In the space of a year the group gathered 20,000 likes on Facebook – but it wasn’t until last week that the campaign really took off.
On Oct. 1, to mark the anniversary of the page, the team decided to begin a photo campaign, asking women from the Arab world to post photographs of themselves holding a message explaining why they supported the idea of a women’s uprising.
Within eight days they received 10,000 new followers, with hundreds of photos posted every day. And the numbers are still rising – the page had over 1,000 new followers Monday in the space of a single day, more than 2,000 Tuesday. By Friday the total number of likes reached 35,000.
“The main purpose of the campaign is to spread awareness about the multi-layered oppression that women are subject to,” Haidar explains. “Before revolting you have to be aware of the repression ... The second [aim] is to show how much our causes are related, despite the frontiers between the different Arab countries, and from that to create a solidarity network.”
The founders believe that women across the region face similar problems. “There are differences that might look huge,” says Barqawi, who has lived in Palestine, Jordan, Syria and Lebanon. “However, we see things as mirroring each other – the suffering or the oppression or the marginalization of women is just a coin with different faces.”
“In the end all these forms of oppression boil down to the same thing,” adds Haidar. “It’s basically violating human rights.

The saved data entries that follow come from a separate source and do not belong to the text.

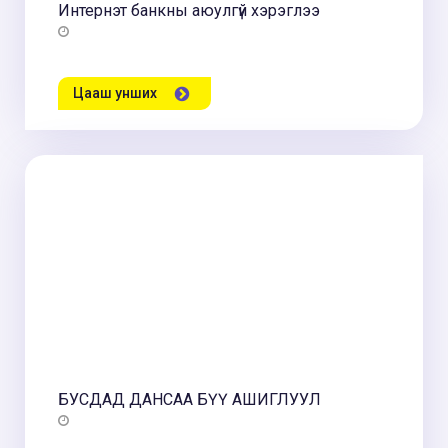
Интернэт банкны аюулгүй хэрэглээ
Цааш унших
БУСДАД ДАНСАА БҮҮ АШИГЛУУЛ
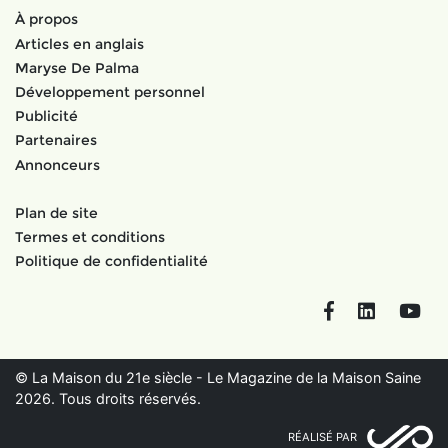
À propos
Articles en anglais
Maryse De Palma
Développement personnel
Publicité
Partenaires
Annonceurs
Plan de site
Termes et conditions
Politique de confidentialité
Facebook
LinkedIn
You
© La Maison du 21e siècle - Le Magazine de la Maison Saine
2026. Tous droits réservés.
RÉALISÉ PAR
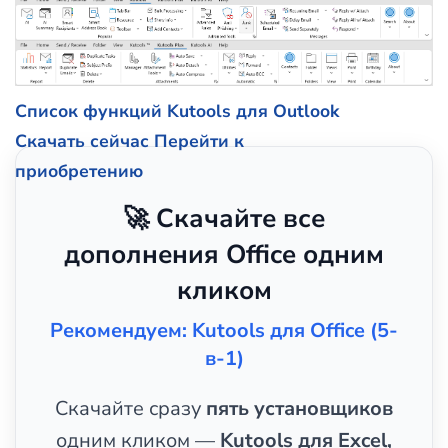
Список функций Kutools для Outlook
Скачать сейчас
Перейти к
приобретению
🚀 Скачайте все
дополнения Office одним
кликом
Рекомендуем: Kutools для Office (5-
в-1)
Скачайте сразу
пять установщиков
одним кликом —
Kutools для Excel,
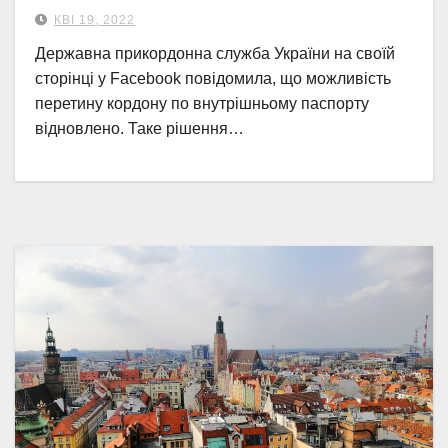
КВІ 19, 2022
Державна прикордонна служба України на своїй
сторінці у Facebook повідомила, що можливість
перетину кордону по внутрішньому паспорту
відновлено. Таке рішення…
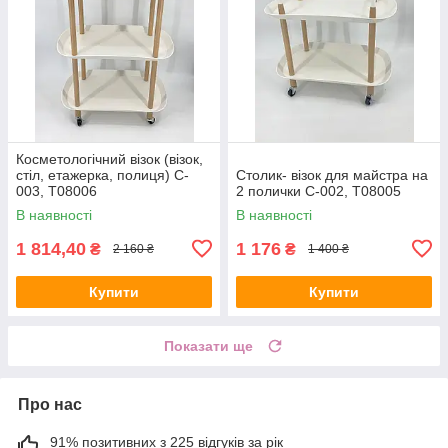
Косметологічний візок (візок,
стіл, етажерка, полиця) C-
Столик- візок для майстра на
003, Т08006
2 полички C-002, Т08005
В наявності
В наявності
1 814,40
1 176
₴
₴
2 160 ₴
1 400 ₴
Купити
Купити
Показати ще
Про нас
91% позитивних з 225 відгуків за рік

Even though it’s different from one country to another, oppression is still oppression.”
She explains that there are several common battles that women all across the Arab world face, in particular laws on rape, which often absolve the rapist of any crime if he marries his victim, and laws relating to honor crimes, which often stipulate a reduced sentence for men involved in killing female family members deemed to have done something “shameful.”
The photographs encourage people to express themselves personally, rather than just “liking” a page, and each is titled with the sender’s first name and country of origin.
“I think this campaign is not fully virtual because of the photos,” adds Barqawi. “We had strict guidelines – we need a photo with eyes or hands or a body ... It actually has people and these people are identified – we’re not putting [pseudonyms]. Many of them tag themselves in their photos, which is really great.”
It is not only women who have responded to the campaign. Men are also sending in photos with messages of support, and photos have started appearing from all over the world.
Even teenage boys are getting involved. Abdulkareem from Saudi Arabia posted a photo of himself holding a sign which reads, “I am with the uprising of women in the Arab world because I am 16 years old and according to the law, I am the guardian of my widowed mother. Revolt mother! You are strong, you are free!”
Christèle from Lebanon holds a sign next to the swell of her pregnant belly with the words, “I am with the uprising of women in the Arab world because as a Lebanese woman there is no reason why I should not be able to grant my nationality to my children.”
Many of the photos have multiple comments from viewers, who often debate issues raised by the image. A Yemeni woman wearing the burqa in her photograph sparked discussions around the issue of veiling, whether or not it should be characterized as repressive and whether it makes a difference if a woman chooses to wear the veil, or if she is obliged to by law or pressure from family members.
According to Barqawi, Facebook statistics show that the majority of followers are between 24 and 30. When it comes to nationality the largest group is from Palestine, the next largest from Saudi Arabia, two countries which – like women – were bypassed by the Arab Spring uprisings.
“The campaign [started] after the drawback that happened to women after the Arab Spring,” Haidar adds. “A backlash was given to all of them in different countries. We know that change doesn’t happen overnight but the results ... were very disappointing.
“The women who were on the front lines,” she continues, “fighting the dictatorships and getting [shot], detained, harassed, raped and even killed – they were treated really badly ... This is our moment, with all this change that is going on around us. Either we take advantage of [it] or we have to wait another 40 years – maybe more.”